EXERCISE REQUIREMENTS:
Of all the lines in the entries below, give again exactly those starting at the line containing "elämä. Jos myöhemmin" and ending at the line containing "elämä odottamassa surkeasti päättyneen", both ends included, and no others.
---------- SOURCE MATERIAL ----------
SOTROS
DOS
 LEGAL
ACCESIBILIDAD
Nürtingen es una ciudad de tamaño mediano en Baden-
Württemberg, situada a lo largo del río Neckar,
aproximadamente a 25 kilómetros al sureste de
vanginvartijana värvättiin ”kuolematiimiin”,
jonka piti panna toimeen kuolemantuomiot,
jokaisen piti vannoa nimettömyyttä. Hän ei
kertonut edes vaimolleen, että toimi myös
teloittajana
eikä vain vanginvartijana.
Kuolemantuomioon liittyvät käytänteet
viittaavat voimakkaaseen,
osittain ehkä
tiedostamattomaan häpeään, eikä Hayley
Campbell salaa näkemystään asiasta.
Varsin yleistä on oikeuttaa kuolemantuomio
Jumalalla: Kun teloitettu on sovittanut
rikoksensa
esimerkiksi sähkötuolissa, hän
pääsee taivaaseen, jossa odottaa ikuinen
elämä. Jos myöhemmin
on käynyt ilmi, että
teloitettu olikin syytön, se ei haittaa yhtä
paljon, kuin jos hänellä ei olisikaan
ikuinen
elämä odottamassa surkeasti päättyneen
----------
---------- SOURCE MATERIAL ----------
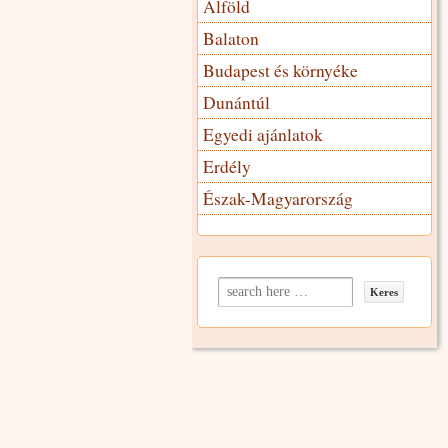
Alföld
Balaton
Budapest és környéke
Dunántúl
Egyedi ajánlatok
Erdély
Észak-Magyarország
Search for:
----------
TASK ANSWER:
elämä. Jos myöhemmin
on käynyt ilmi, että
teloitettu olikin syytön, se ei haittaa yhtä
paljon, kuin jos hänellä ei olisikaan
ikuinen
elämä odottamassa surkeasti päättyneen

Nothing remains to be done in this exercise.